Later that afternoon, after Remus and Andy had left - Remus off to whatever it was he did for the Order, Andy visiting her husband - Bellatrix sat in the drawing room, attempting to read a book. Reading was getting easier again much more quickly than she had feared, and without the pressure of being watched, she could take as much time as she needed to refamiliarize herself with the written word.
The drawing room door opened. Bellatrix glanced up, half-expecting to see Sirius had finally stopped sulking in Buckbeak's room. Andy strolled inside, holding a stack of parchment, a quill and an ink bottle. She stopped at the desk, set down her supplies and held out the quill in Bellatrix's direction.
"Do some writing exercises for me, please."
Bellatrix looked at her, bemused. "Why?"
"You had difficulty reading again this morning. I want to see how much you remember of writing."

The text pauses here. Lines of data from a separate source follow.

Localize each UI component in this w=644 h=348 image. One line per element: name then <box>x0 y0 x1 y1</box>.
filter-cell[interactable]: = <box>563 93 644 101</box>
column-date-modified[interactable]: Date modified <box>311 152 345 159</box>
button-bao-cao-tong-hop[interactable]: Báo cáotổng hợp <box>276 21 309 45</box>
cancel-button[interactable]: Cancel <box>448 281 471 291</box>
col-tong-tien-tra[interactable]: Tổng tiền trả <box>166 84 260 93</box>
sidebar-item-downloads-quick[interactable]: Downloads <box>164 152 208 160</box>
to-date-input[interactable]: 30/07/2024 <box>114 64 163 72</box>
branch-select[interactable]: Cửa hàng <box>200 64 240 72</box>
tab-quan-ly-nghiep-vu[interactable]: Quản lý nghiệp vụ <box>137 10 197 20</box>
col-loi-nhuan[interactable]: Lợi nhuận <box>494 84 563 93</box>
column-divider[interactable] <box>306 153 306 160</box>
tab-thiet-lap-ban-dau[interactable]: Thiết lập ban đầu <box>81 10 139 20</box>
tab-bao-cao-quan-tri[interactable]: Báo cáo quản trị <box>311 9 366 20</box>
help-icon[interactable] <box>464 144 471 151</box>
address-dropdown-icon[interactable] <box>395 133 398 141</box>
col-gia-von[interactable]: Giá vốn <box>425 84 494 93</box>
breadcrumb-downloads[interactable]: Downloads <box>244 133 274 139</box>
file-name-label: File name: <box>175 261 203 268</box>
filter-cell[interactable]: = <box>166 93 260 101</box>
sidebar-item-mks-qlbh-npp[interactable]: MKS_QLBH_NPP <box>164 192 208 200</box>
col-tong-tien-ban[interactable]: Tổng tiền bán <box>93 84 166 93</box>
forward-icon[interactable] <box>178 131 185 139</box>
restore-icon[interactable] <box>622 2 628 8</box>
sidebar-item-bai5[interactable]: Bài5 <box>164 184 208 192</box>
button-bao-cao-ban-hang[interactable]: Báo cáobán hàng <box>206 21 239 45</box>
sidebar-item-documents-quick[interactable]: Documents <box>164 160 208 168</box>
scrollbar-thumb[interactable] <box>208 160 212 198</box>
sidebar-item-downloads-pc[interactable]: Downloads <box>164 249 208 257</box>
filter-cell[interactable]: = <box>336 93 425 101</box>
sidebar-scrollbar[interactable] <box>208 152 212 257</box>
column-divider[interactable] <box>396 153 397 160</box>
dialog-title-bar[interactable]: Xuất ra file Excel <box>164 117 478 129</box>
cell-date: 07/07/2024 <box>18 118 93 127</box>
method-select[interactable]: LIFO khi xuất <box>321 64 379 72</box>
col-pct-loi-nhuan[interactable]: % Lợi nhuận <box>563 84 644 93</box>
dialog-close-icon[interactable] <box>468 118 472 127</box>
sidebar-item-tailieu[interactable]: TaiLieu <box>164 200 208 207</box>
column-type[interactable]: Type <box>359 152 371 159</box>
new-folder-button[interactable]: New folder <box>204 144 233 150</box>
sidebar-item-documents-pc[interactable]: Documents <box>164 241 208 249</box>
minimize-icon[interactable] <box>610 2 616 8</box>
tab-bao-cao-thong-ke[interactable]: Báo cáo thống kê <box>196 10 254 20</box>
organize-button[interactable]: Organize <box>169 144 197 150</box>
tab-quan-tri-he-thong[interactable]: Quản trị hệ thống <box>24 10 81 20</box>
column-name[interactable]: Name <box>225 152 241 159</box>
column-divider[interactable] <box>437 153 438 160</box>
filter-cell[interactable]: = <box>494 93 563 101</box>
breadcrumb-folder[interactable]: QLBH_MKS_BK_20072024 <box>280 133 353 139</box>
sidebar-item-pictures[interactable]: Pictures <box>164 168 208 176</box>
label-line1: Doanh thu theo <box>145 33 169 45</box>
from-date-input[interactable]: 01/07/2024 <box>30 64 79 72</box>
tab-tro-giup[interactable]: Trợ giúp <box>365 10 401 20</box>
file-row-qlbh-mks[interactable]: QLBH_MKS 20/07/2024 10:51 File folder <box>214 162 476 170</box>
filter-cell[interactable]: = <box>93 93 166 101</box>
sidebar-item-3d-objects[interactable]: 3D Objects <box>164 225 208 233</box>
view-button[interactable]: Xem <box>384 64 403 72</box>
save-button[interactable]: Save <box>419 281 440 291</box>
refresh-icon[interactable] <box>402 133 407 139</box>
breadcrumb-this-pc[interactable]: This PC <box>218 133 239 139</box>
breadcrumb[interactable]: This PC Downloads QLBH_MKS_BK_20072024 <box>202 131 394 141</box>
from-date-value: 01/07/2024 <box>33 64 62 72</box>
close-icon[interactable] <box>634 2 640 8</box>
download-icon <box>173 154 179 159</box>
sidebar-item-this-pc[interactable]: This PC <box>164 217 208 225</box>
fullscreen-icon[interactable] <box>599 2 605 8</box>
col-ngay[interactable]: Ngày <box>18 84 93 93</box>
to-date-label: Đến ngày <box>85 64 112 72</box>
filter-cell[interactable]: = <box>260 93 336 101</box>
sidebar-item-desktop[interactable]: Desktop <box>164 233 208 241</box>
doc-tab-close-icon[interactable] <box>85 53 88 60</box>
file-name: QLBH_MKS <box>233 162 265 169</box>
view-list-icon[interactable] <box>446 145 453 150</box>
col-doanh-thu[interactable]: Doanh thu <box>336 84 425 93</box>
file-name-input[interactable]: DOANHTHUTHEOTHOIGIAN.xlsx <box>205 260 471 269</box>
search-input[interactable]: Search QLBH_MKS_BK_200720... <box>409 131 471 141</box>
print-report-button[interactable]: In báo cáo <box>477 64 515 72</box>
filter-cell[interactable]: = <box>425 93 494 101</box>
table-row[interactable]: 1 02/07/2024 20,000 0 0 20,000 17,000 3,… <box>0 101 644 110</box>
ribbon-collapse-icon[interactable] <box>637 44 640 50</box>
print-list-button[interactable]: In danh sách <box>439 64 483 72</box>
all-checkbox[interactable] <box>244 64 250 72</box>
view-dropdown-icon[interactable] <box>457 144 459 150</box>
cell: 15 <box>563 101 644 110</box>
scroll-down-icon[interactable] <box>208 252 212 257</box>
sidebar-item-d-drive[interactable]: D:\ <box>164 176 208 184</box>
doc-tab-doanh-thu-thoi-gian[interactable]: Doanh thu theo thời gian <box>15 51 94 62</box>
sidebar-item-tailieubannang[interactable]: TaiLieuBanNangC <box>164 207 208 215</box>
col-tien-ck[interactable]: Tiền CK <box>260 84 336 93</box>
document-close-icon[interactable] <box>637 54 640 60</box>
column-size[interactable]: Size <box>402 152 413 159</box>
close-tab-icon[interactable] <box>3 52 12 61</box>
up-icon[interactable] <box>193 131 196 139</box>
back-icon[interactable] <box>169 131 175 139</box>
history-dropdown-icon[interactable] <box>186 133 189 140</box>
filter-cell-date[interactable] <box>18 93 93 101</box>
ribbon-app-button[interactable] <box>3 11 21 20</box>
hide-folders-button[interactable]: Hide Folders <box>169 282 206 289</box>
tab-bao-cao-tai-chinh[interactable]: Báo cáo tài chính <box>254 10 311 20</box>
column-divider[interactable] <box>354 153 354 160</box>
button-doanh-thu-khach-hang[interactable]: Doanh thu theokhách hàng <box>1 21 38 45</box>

"I did not have difficulty reading," Bellatrix snapped, bristling at the realization she had not hidden her difficulties as well as she had thought. "I never have."
Andy scoffed. "I could tell you were struggling with reading Hermione's potions homework, and you got that little furrow in your brow this morning that means you're frustrated and trying to hide it."
"My brow does not furrow, and it certainly didn't this morning."
"It did." Andy smirked. "Your facade slipped."
Bellatrix rolled her eyes.
"I know you, Bella. Spare me the act."
"How can you know me," Bellatrix asked with barely restrained fury, "when you left at the first chance?"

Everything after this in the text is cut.